Am Stram Gram nourrit le rêve et promet le choc

Saison Les choix de Fabrice Melquiot

C’est peut-être parce qu’il a découvert le théâtre à 17 ans seulement que Fabrice Melquiot mesure l’importance d’amener les enfants à cheminer avec les spectacles le plus tôt possible. Le sens de cette urgence? «S’ouvrir à une perception du réel et des autres.» Le Français qui préside depuis 2012 aux destinées du théâtre Am Stram Gram, à Genève, a une conscience aiguë de sa mission. «On travaille à construire une sensibilité. Pour les jeunes, le champ des possibles est très ouvert. Notre responsabilité est donc très importante!» Quels objets favoriseront l’épanouissement de cette sensibilité, la saison prochaine? Morceaux choisis dans une programmation foisonnante.

A tout seigneur, tout honneur, ouvrons le bal avec Münchhausen?
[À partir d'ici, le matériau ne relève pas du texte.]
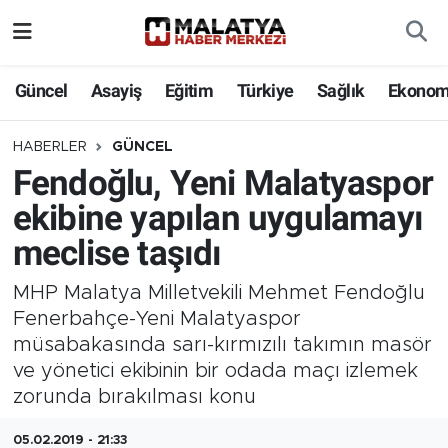
Elazığ
Güncel
Asayiş
Eğitim
Türkiye
Sağlık
Ekonom
Eğitim
HABERLER
GÜNCEL
Fendoğlu, Yeni Malatyaspor
Türkiye
ekibine yapılan uygulamayı
Sağlık
meclise taşıdı
Ekonomi
MHP Malatya Milletvekili Mehmet Fendoğlu
Fenerbahçe-Yeni Malatyaspor
Güncel
müsabakasında sarı-kırmızılı takımın masör
ve yönetici ekibinin bir odada maçı izlemek
Kültür
zorunda bırakılması konu
Teknoloji
05.02.2019 - 21:33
Fabrice Melquiot y creuse la quête d’un père «qui s’appellerait fantaisie, courage ou audace». Qu’est-ce qui dans l’œuvre de Rudolf Erich Raspe l’a excité? «Il y est question de toujours inventer, de ne pas se contenter du prosaïsme de la vie.» La rêverie est mise en scène par Joan Mompart, à qui l’on doit, sous le même toit, des spectacles de très belle facture comme La Reine des neiges ou Ventrosoleil.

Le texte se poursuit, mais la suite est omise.